Goldman Sachs the Journey to Zero Downtime Fsi310

Title

AWS re:Invent 2023 - Goldman Sachs: The journey to zero downtime (FSI310)

Summary

  • Introduction: Manjula Nagineni, a senior solutions architect at AWS, introduces the session on Goldman Sachs' journey to zero downtime, emphasizing the complexity of achieving this in distributed systems.
  • Problem Statement: Zero downtime is critical for client trust, especially in the banking industry, and is driven by the need for resiliency, client trust, and meeting SLAs.
  • Goldman Sachs Transaction Banking (TXB): Rob Carson explains that TXB is built on AWS, with hundreds of microservices and a zero recovery point objective (RPO).

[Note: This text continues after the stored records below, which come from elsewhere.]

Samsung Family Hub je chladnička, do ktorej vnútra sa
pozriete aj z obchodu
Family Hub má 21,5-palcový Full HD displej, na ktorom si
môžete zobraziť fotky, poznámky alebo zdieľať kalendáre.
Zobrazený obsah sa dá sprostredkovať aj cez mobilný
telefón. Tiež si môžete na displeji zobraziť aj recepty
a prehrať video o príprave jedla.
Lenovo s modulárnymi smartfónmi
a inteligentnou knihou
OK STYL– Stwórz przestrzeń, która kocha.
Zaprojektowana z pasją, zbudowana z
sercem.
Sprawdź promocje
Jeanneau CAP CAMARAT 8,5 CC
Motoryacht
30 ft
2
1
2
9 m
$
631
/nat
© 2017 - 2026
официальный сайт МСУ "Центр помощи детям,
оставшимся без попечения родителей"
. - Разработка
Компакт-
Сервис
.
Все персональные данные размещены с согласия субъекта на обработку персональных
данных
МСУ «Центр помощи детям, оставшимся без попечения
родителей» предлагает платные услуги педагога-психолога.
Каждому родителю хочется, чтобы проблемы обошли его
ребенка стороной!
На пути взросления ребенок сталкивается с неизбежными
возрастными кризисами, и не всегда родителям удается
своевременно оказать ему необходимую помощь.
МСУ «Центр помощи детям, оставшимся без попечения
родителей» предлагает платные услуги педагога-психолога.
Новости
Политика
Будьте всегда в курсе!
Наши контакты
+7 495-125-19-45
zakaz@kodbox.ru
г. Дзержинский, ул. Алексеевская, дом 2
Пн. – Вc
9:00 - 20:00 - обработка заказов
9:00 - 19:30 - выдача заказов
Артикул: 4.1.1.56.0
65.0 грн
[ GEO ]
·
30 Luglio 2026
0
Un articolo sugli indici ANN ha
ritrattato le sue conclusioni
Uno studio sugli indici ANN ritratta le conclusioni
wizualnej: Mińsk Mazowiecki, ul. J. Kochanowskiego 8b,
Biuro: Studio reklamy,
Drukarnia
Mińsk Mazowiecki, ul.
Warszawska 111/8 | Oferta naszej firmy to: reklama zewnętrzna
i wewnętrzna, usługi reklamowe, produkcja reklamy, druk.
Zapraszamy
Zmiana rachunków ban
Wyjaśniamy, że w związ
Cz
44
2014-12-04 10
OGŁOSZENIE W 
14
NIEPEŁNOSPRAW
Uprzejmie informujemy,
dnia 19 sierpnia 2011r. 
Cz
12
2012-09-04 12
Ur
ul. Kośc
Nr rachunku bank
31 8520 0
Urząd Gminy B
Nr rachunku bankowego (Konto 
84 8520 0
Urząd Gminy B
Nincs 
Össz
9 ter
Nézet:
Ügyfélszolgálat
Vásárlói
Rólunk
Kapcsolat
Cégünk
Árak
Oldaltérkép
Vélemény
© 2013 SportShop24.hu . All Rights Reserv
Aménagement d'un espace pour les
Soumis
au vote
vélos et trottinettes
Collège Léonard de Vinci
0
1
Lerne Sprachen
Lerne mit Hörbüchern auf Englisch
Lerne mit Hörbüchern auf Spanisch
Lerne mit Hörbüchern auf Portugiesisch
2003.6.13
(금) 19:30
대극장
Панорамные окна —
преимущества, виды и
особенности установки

They aim for minimal recovery time objective (RTO) and have thousands of deployments annually.
  • High Availability Architecture: Rob discusses the architecture, including the use of Amazon ECS, Terraform, microaccounts, VPC endpoint services, and DevOps practices.
  • Deployment Strategies: Akarshit Bachu covers zero downtime deployment strategies, focusing on stateless services using AWS ECS Fargate and Blue-Green deployment with AWS CodeDeploy and CloudWatch Synthetics.
  • Stateful Resources: Strategies for Amazon RDS, Amazon MSK, and DynamoDB are discussed, including a homegrown solution for Aurora RDS to achieve high availability.
  • Release Procedures: The use of infrastructure as code, security as code, and AWS CloudWatch Synthetics for validating releases is explained.
  • Game Days: A ritual in TXB where they perform multi-region deployments and failovers to test resiliency and update runbooks.
  • Key Wins and Lessons Learned: Rob shares the benefits of their approach, including reduced prod release validation time, fewer dev team release hours, and decreased Aurora downtime per deployment. He also shares lessons learned about deep health checks, NLB vs. ALB flips, and event-driven applications.
  • Looking Forward: Manjula outlines future enhancements, including blue-green deployments for Aurora PostgreSQL, chaos testing with AWS Fault Injection Simulator, and zero-touch release processes.

Insights

  • Resiliency is Key: The emphasis on resiliency and the quote from AWS CTO Werner Vogels, "everything fails all the time," highlights the importance of designing systems that can withstand failures.
  • Client Trust and SLAs: The banking industry's reliance on 24/7 service availability underscores the need for architectures that can maintain client trust and meet stringent SLAs.
  • Microservices and Microaccounts: Goldman Sachs' use of hundreds of microservices and the concept of microaccounts for isolation to prevent cascading failures demonstrates a commitment to modular and resilient design.
  • Blue-Green Deployments: The detailed explanation of blue-green deployments for both stateless and stateful services shows a sophisticated approach to minimizing downtime during updates.
  • Automation and DevOps: The focus on automating technical and functional processes and embracing a DevOps culture indicates a modern approach to software development and operations.
  • Game Days: The practice of conducting game days to test the system's resiliency and update runbooks is a proactive approach to ensuring system reliability.
  • Continuous Improvement: The session concludes with a look at future enhancements, suggesting that the journey to zero downtime is ongoing and requires continuous innovation and adaptation.